Substituição do `Mestre Simão´ vai ter um custo superior a 10 milhões de euros

A Atlânticoline informou que já assinou um contrato com os “Astilleros Armon”, em Espanha, que tinham construído o `Mestre Simão´, para a construção de um navio substituto, que terá capacidade para transportar 333 passageiros e 15 viaturas (mais sete do que o navio encalhado), e que irá custar cerca de 10,2 milhões de euros.

A informação foi adiantada hoje pela presidente do Conselho de Administração da empresa, Carlos Faias, em conferência de imprensa na Horta, onde foram divulgadas as conclusões do relatório interno ao acidente com o navio `Mestre Simão´, ocorrido em 6 de janeiro deste ano, à entrada do porto da Madalena, na ilha do Pico.

“A nossa tese é que houve aqui um conjunto de ondas que deixaram o navio sem governo, aquilo a que os homens do mar designam por infortúnio do mar”, explicou.

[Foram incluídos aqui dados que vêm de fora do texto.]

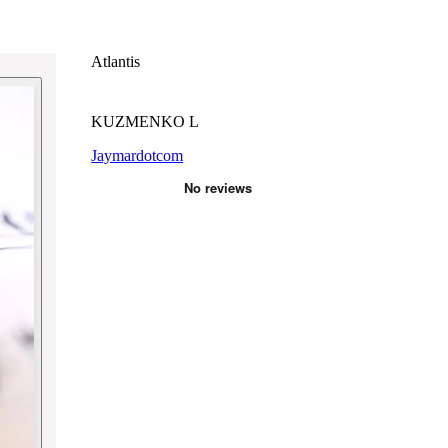
Atlantis
KUZMENKO L
Jaymardotcom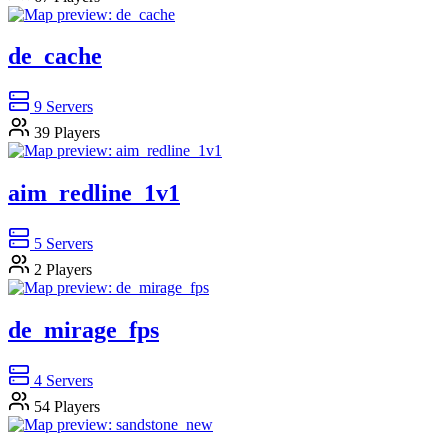
de_cache
9
Servers
39
Players
aim_redline_1v1
5
Servers
2
Players
de_mirage_fps
4
Servers
54
Players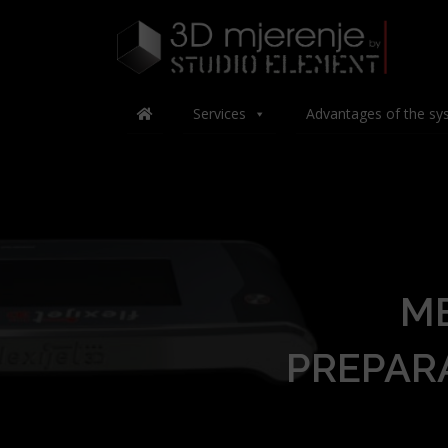
Services
Advantages of the sy
M
PREPAR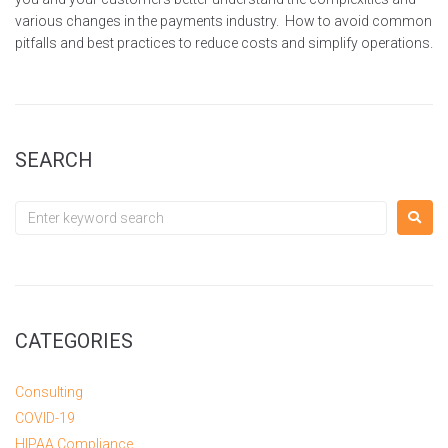
various changes in the payments industry. How to avoid common
pitfalls and best practices to reduce costs and simplify operations.
SEARCH
CATEGORIES
Consulting
COVID-19
HIPAA Compliance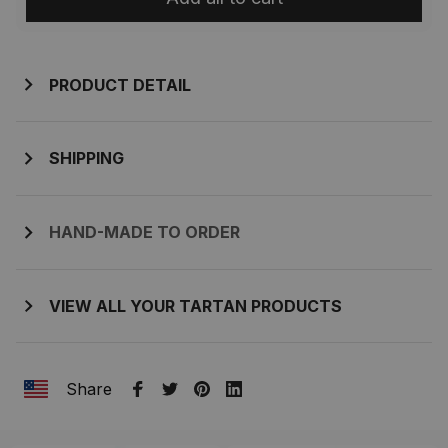
PRODUCT DETAIL
SHIPPING
HAND-MADE TO ORDER
VIEW ALL YOUR TARTAN PRODUCTS
Share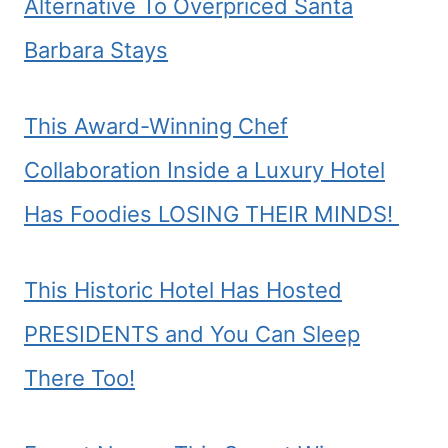
Alternative To Overpriced Santa
Barbara Stays
This Award-Winning Chef
Collaboration Inside a Luxury Hotel
Has Foodies LOSING THEIR MINDS!
This Historic Hotel Has Hosted
PRESIDENTS and You Can Sleep
There Too!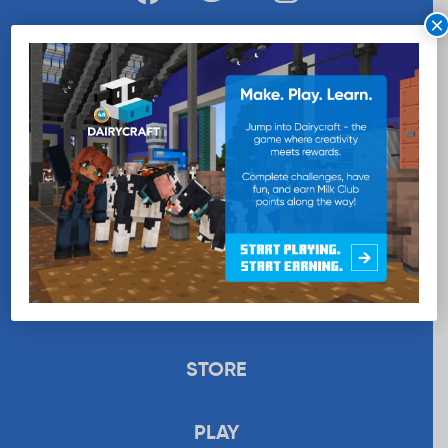
×
WANT MORE MILK?
SUBSCRIBE NOW
EDUCATION
RECIPES
UPLOAD
STORE
PLAY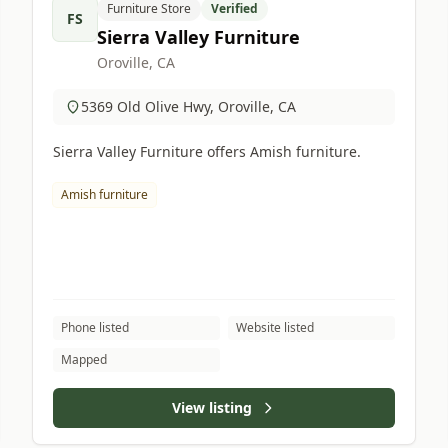
Furniture Store
Verified
FS
Sierra Valley Furniture
Oroville, CA
5369 Old Olive Hwy, Oroville, CA
Sierra Valley Furniture offers Amish furniture.
Amish furniture
Phone listed
Website listed
Mapped
View listing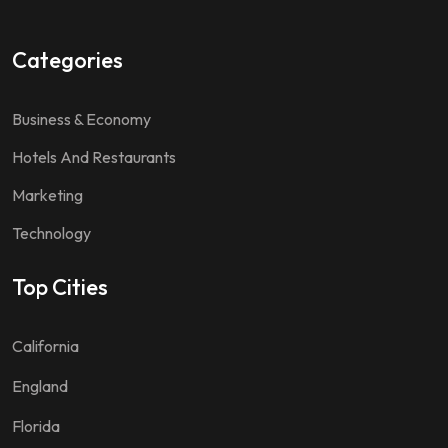
Categories
Business & Economy
Hotels And Restaurants
Marketing
Technology
Top Cities
California
England
Florida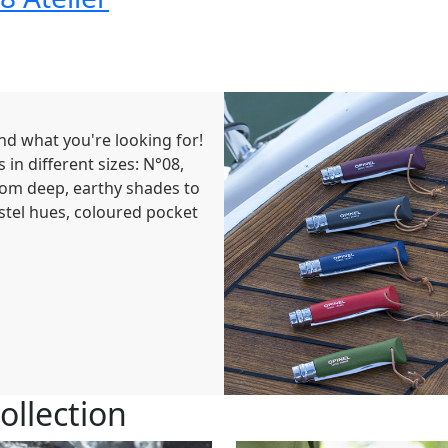
find what you're looking for!
 in different sizes: N°08,
rom deep, earthy shades to
astel hues, coloured pocket
ollection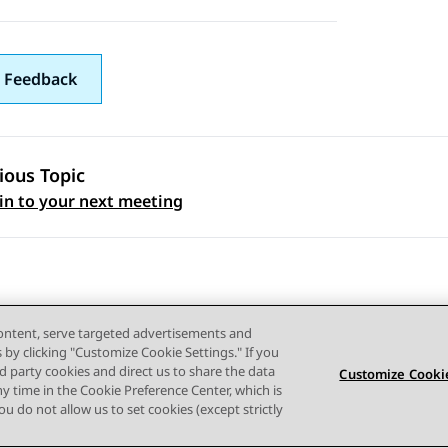
 Feedback
ious Topic
 navigation
 in to your next meeting
content, serve targeted advertisements and
s by clicking "Customize Cookie Settings." If you
ird party cookies and direct us to share the data
Customize Cookie
ny time in the Cookie Preference Center, which is
Terms of use
Privacy
Cookie Policy
Trademarks
Accessi
 you do not allow us to set cookies (except strictly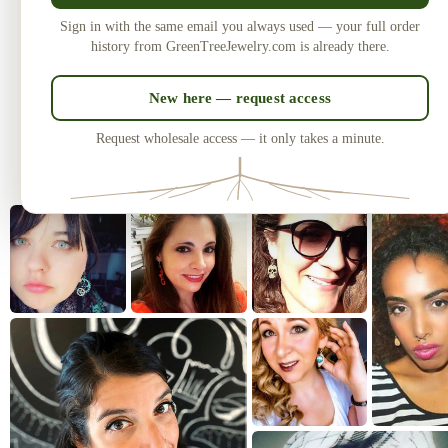
Made in the USA
U
Sign in with the same email you always used — your full order
Laser-cut and handcrafted since 2010
One of
history from GreenTreeJewelry.com is already there.
— over 3 million earrings sold.
New here — request access
Request wholesale access — it only takes a minute.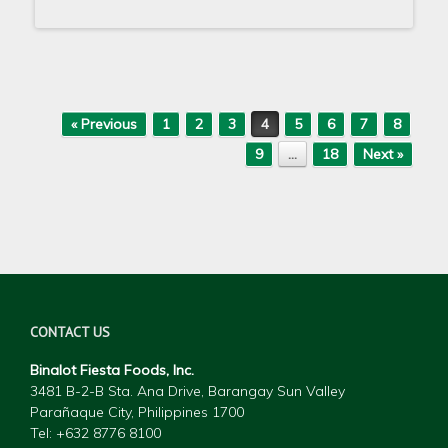
Post navigation
« Previous
1
2
3
4
5
6
7
8
9
…
18
Next »
CONTACT US
Binalot Fiesta Foods, Inc.
3481 B-2-B Sta. Ana Drive, Barangay Sun Valley
Parañaque City, Philippines 1700
Tel: +632 877
6 8100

Segundo aquele administrador, o relatório interno ao acidente exclui qualquer responsabilidade do mestre da embarcação ou dos restantes elementos da tripulação, que foram até elogiados pela rápida retirada de todos os passageiros que seguiam a bordo.

“Em momento algum há, pelo menos em nosso entender, qualquer mínima evidência que possa ser apresentada, de alguma culpabilidade ou de alguma negligência à tripulação”, insistiu Carlos Faias, garantido que os tripulantes do `Mestre Simão´ procederam de forma correta durante a aproximação e entrada no porto.

De acordo com o relatório interno agora divulgado, o navio, de 40 metros de comprimento, estava a aproximar-se da entrada do porto, quando uma “sucessão de ondas” empurrou a embarcação para a rocha, impedindo-a de guinar a bombordo, para poder manobrar em segurança.

O documento recomenda agora a instalação de uma câmara no porto da Madalena para que, à saída da Horta, seja possível antever as condições no local.

O presidente do conselho de administração da Atlânticoline adiantou que o mestre do navio ainda tentou colocar a máquina à ré, para evitar o encalhe, mas que a máquina não terá correspondido, “por uma questão de segurança”, já que a embarcação se encontrava em andamento (a uma velocidade de 15 nós) quando encalhou.